A ce moment Foulque Nerra, comte d'Anjou, attaqua le comte de Blois, Eudes II, et s'empara de Saumur qu'il réunit à l'Anjou. Il fit incendier le château (deuxième incendie) et le couvent de Saint-Florent avec l'intention de reconstruire le premier sur le même emplacement et de donner aux moines un terrain à Angers, sur lequel il leur ferait élever un monastère. (On sait que finalement les moines revinrent à Saint-Hilaire-des-Grottes où ils bâtirent leur abbaye). Saumur à partir de cette époque dut subir plusieurs sièges D'abord, quelques mois après la prise de Saumur, Gelduyn, dépossédé, attaqua et assiégea la ville; elle ne fut épargnée que grâce à l'intervention des moines de Saint-Florent (1026). Puis en 1058, le comte du Poitou, Guillaume IV d'Aquitaine, attaqua et bloqua dans la ville Geoffroy II Martel, fils de Foulque Nerra. Geoffroy mourut d'ailleurs dès 1060. En 1067, Foulque Réchin attaqua son frère Geoffroy le Barbu, réfugié à Saumur (Foulque Réchin et Geoffroy étaient neveux et héritiers de Geoffroy Martel). Le château fut pris et Geoffroy le Barbu fait prisonnier pour de longues années. Enfin, en mai 1068, le comte du Poitou, Guy d'Aquitaine, voulant venger l'échec subi par son prédécesseur, Guillaume IV, attaqua encore Saumur, s'empara du château qu'il incendia (troisième incendie) en même temps que les églises et les habitations, aussi bien celles construites en dehors que celles élevées en dedans des fortifications. La chronique de Maillezais place ce troisième incendie à la date du 27 juin 1068. Consécutivement les moines durent donc reconstruire leur monastère incendié. C'est également à ce moment que les fortifications de la ville furent restaurées entièrement (nous parlons bien entendu de l'enceinte de Thibault). Arrive la période des Plantagenets commençant avec Geoffroy IV le Bel en 1129. On sait que le dernier Plantagenet, Jean sans Terre, s'était emparé de Saumur au détriment de son neveu Arthur qu'il fit lâchement assassiner. Le roi Philippe-Auguste, ayant pris parti contre Jean sans Terre, enleva à ce dernier la ville de Saumur (1203) et la fit passer définitivement sous la domination des rois de France.

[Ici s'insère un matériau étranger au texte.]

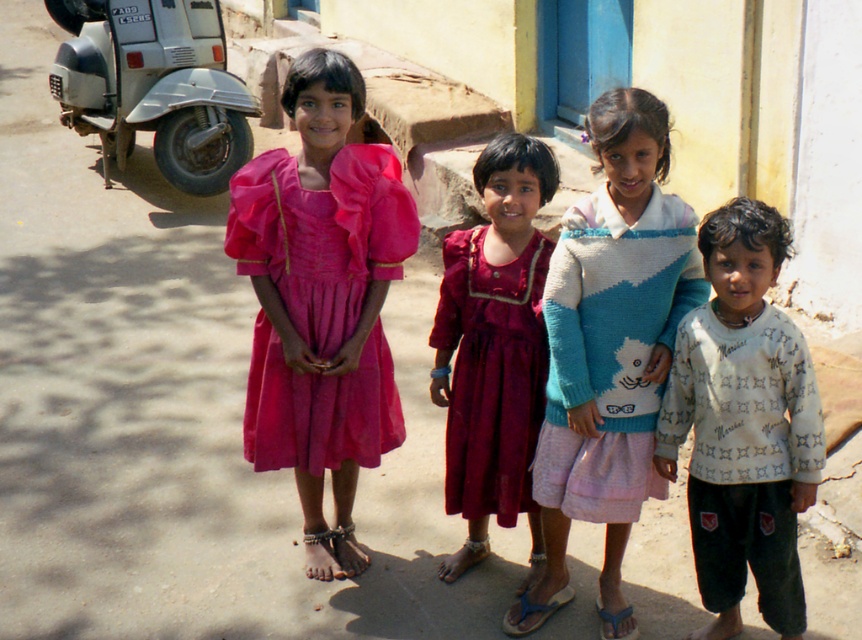 You are a photographer trying to capture a group photo of the four children. The children are currently positioned in a line from left to right as follows. The first child is the girl in a bright pink dress with puffed sleeves and a matching jacket tied around her waist. The second is the girl in a red dress with a white trim at the neckline. The third is the child in a blue and white sweater with a cartoon character design and a light pink skirt. The fourth is the child in a white printed sweater at right.

The white printed sweater at right is positioned at point (x=742, y=424), so to center the group photo, the photographer should adjust the children so that the white printed sweater at right is moved to the center of the frame. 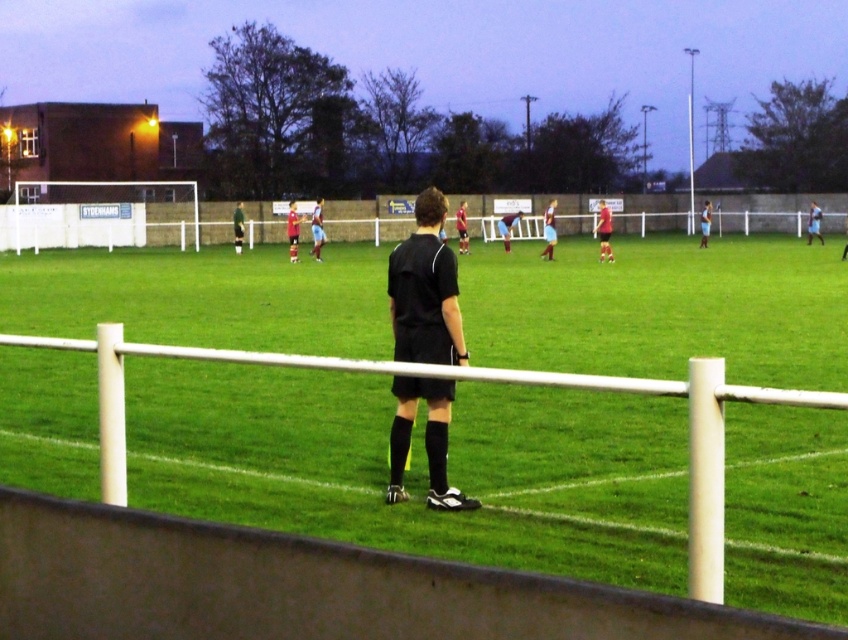 You are a soccer player who needs to retrieve your black jersey at center from the field. The referee, dressed in a black matte referee at center, is standing between you and your jersey. Can you safely approach your jersey without crossing into the referee? Please consider the distance between them.

The black matte referee at center and black jersey at center are 32.33 meters apart. Since the distance is quite large, you can safely approach your jersey without crossing into the referee as there is enough space between them.

You are a photographer taking a picture of the soccer field. You notice two points marked on your viewfinder at coordinates point (604, 218) and point (293, 218). Which point will appear larger in your photo?

Point (604, 218) will appear larger in the photo because it is closer to the camera than point (293, 218).

You are a soccer player on the field and you see the black jersey at center and the dark green jersey at center. Which one is lower in position?

The black jersey at center is below dark green jersey at center, so the black jersey at center is lower in position. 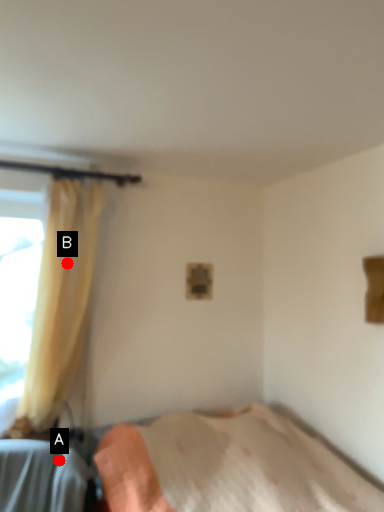 Question: Two points are circled on the image, labeled by A and B beside each circle. Which point is closer to the camera taking this photo?

Choices:
 (A) A is closer
 (B) B is closer

Answer: (A) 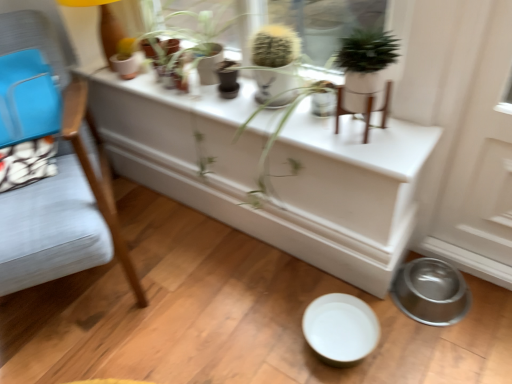 This screenshot has width=512, height=384. What are the coordinates of `vacant area that lies between light blue fabric chair at left and white glossy table at center` in the screenshot? It's located at (196, 268). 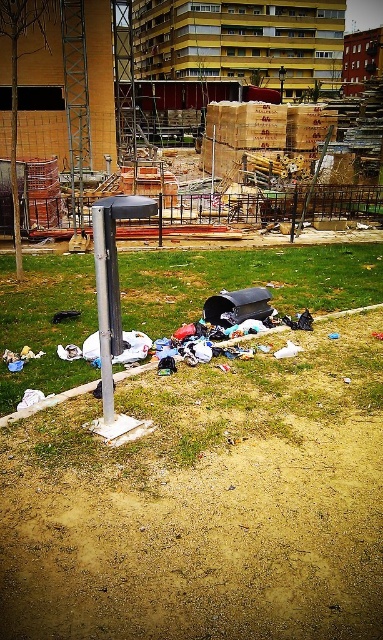 Where is `green grass at center`? green grass at center is located at coordinates (245, 280).

The width and height of the screenshot is (383, 640). What do you see at coordinates (245, 280) in the screenshot?
I see `green grass at center` at bounding box center [245, 280].

Based on the photo, who is more distant from viewer, (42, 291) or (98, 285)?

Positioned behind is point (42, 291).

Find the location of `green grass at center`. green grass at center is located at coordinates (245, 280). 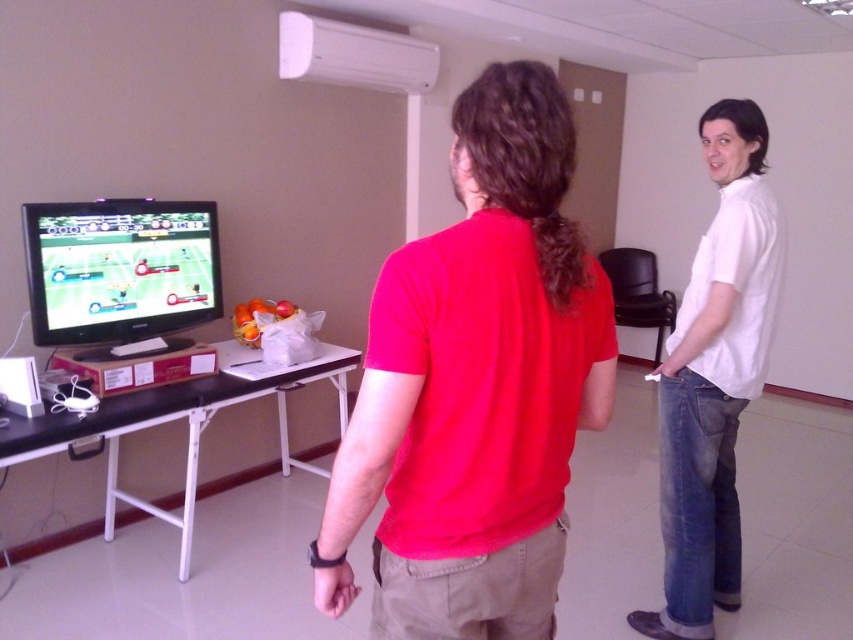 You are standing in the room and want to hand a fruit from the bowl on the table to the person wearing the red matte shirt at center. Can you directly hand it to them without needing to move around the white cotton shirt at right?

Yes, because the red matte shirt at center is in front of the white cotton shirt at right, so you can directly hand the fruit to them without moving around.

You are standing in the room and want to pick up an object. There are two points marked in the image. Which point is closer to you, point [474,163] or point [187,246]?

Point [474,163] is closer to the camera than point [187,246], so you should pick up the object at point [474,163] first since it is closer to you. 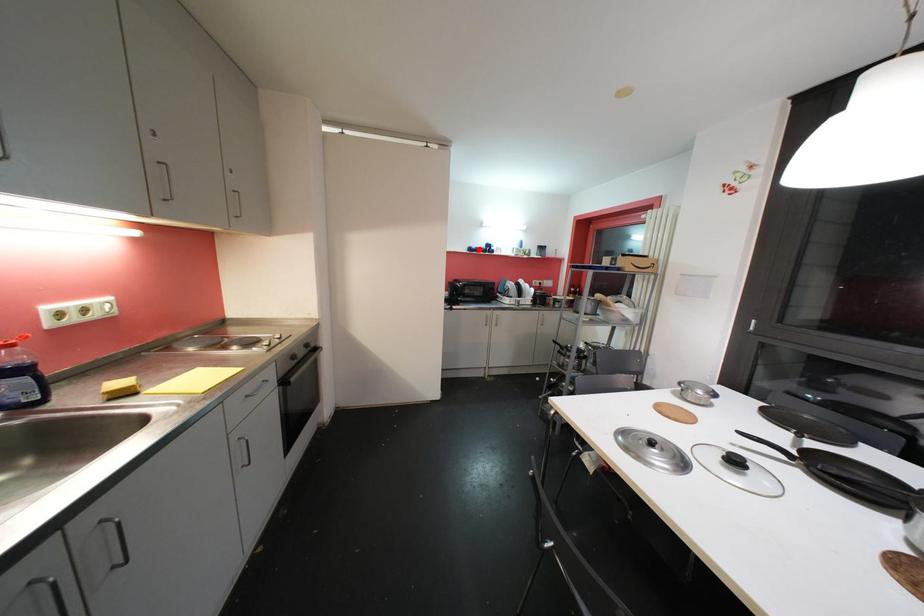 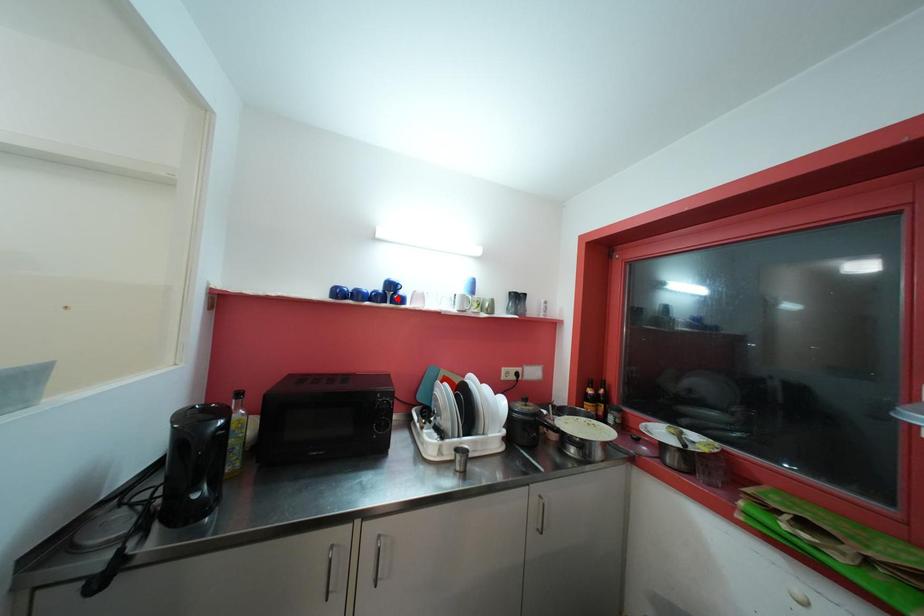 I am providing you with two images of the same scene from different viewpoints. A red point is marked on the first image and another point is marked on the second image. Are the points marked in image1 and image2 representing the same 3D position?

No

L'enceinte avait dû être construite sûrement au cours du XIVe siècle; sans aucun doute elle existait au début du XVe siècle. D'ailleurs il est évident qu'elle remontait au moins à l'époque au cours de laquelle nos guerres avec les Anglais battaient leur plein, or on sait qu'en 1417 furent construites les fortifications du monastère de Saint-Florent-du-Thouet qui subit les attaques de ces derniers. Comme on le voit l'enceinte de Saumur est de création postérieure au temps de Foulque Nerra, de Geoffroy II Martel et même de saint-Louis, mais elle existait au temps de René d'Anjou puisqu'elle est mentionnée dans les documents de l'époque de ce dernier. Fort épaisse, couronnée dans toute son étendue par des mâchicoulis et non plus par des hours (ou galeries de bois) comme la première enceinte, des saillants très marqués flanquaient les courtines et complétaient ainsi le système de défense obtenu avec les tours. Partant du château au niveau du Petit-Genève, elle rejoignait le bord de la Loire qu'elle longeait jusqu'à la Bilange, puis obliquant à l'ouest, coupait la rue Saint Jean actuelle, touchait au Puits-Tribouillet, filait jusqu'à l'Arche Dorée et allait rejoindre le mur du château au sud. Il faut donc bien remarquer que par conséquent dans sa partie orientale regardant Varrains, le dit château était protégé uniquement par le ravin puisque les fortifications n'englobaient pas le bâtiment sur cette face-là. Quant au château, le troisième, le Donjon actuel, les opinions sont partagées en ce qui concerne la date de sa construction. On sait que Foulque Nerra avait brûlé le truncus en 1025 et avait juré de le rebâtir. Cependant, on connaît à peu près la liste de tous les ouvrages construits par ce prince, mais on constate que le château de Saumur ne figure pas sur cette liste. Seulement on se souvient que Foulque Nerra après avoir pris possession de Saumur l'avait donné à son fils Geoffroy II Martel. C'est, sans aucun doute, ce dernier qui fit commencer les travaux en 1040 aussitôt après la mort de son père. La construction ne fut achevée que dans les siècles suivants. Bodin situe la fin du travail en 1250 et rappelle qu'en 1220 on s'occupait des travaux du château qui avaient été suspendus.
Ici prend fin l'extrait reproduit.